Similar Taliban cells operated in other major Afghan cities. In Kandahar, Afghanistan’s second-largest metropolis, university lecturer Ahmad Wali Haqmal said he repeatedly asked Taliban leaders for permission to join the armed struggle against the U.S.-backed government after he completed his bachelor’s degree in Shariah law.
“I was ready to take the AK-47 and go because no Afghan can tolerate the invasion of their country,” he recalled. “But then our elders told us no, don’t come here, stay over there, work in the universities because these are also our people and the media and the world are deceiving them about us.”
The Taliban sent Mr. Haqmal to India to earn a master’s degree in human rights from Aligarh Muslim University, he said. When he returned to Kandahar, he was focused on recruitment and propaganda for the Taliban. After the fall of Kabul, he became the chief spokesman for the Taliban-run finance ministry.
Fereshta Abbasi, an Afghan lawyer, said she had long been suspicious about a man who worked alongside her at a fortified compound, Camp Baron near the Kabul airport, that hosted offices for development projects funded by the U.S. and other Western countries.
But it wasn’t until the day after the fall of Kabul—when the man appeared on television clutching a Kalashnikov rifle—that she discovered he was in fact a Taliban commander. “I was shocked,” said Ms. Abbasi, who is now based in London.
The commander, Assad Massoud Kohistani, said in an interview with CNN that women should cover their faces.
A person familiar with Mr. Kohistani’s employment history said he worked for a USAID-funded irrigation project and was previously employed by a United Nations agency as a finance officer. The U.S. Agency for International Development, asked about Mr.
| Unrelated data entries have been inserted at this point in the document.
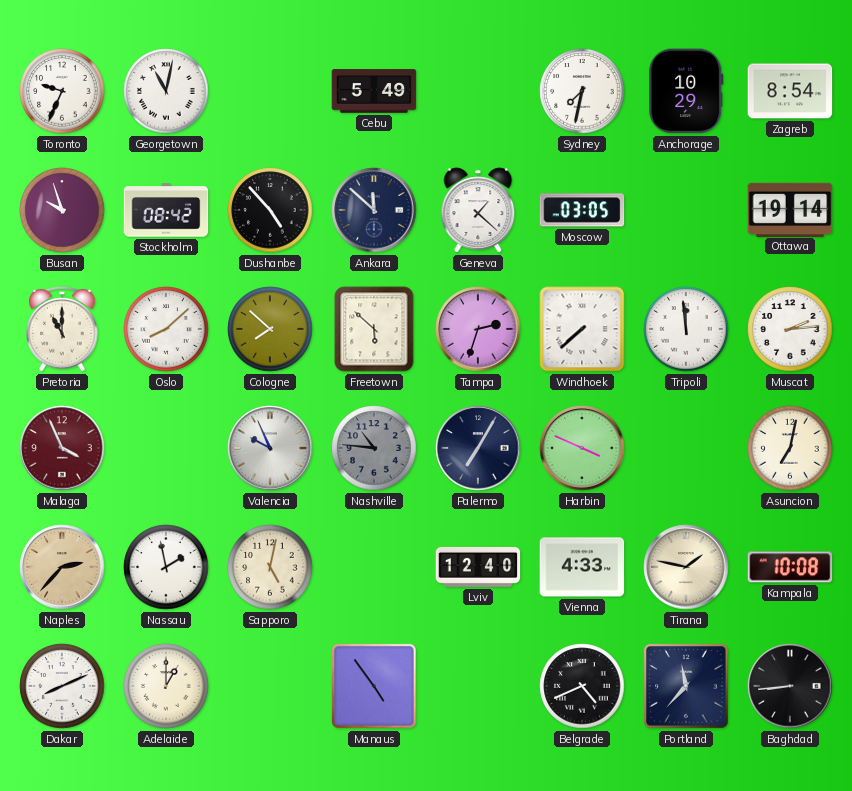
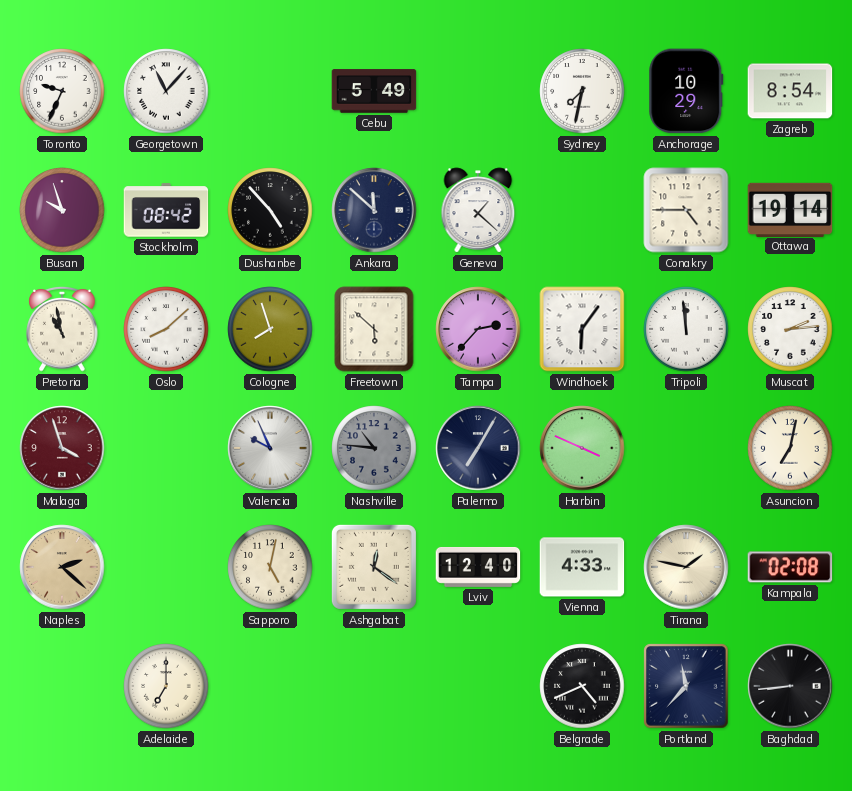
Georgetown: 11:02 -> 11:07
Moscow: 03:05 -> none
Conakry: none -> 4:45
Pretoria: 11:00 -> 10:58
Cologne: 7:52 -> 7:57
Tampa: 2:33 -> 2:37
Windhoek: 7:38 -> 6:06
Malaga: 3:56 -> 3:57
Naples: 2:37 -> 2:22
Nassau: 1:58 -> none
Ashgabat: none -> 12:21
Kampala: 10:08 -> 02:08
Dakar: 8:11 -> none
Adelaide: 1:00 -> 7:00
Manaus: 4:54 -> none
Kohistani, said it subjects its Afghan programs to counterterrorism partner vetting.
Run by Westerners, Camp Baron included a hotel with a restaurant that openly served beer and other alcoholic drinks. Ms. Abbasi, like many female colleagues working at Camp Baron, wore a loose head scarf in the office, and sometimes none at all. “I can’t imagine how angry he must have been with us,” she said.
Mr. Saad, the Badri commander, said he was shocked by his initial encounters with Kabul residents like Ms. Abbasi as he arrived to take charge at the Kabul airport at 7 a.m. on Aug. 16. Many of them screamed “You are death” at the Taliban, he recalled.
“It was painful to see Afghan women flee abroad, leaving their bags behind,” he said. “The generation of the past 20 years hadn’t seen us at all and were afraid of us.”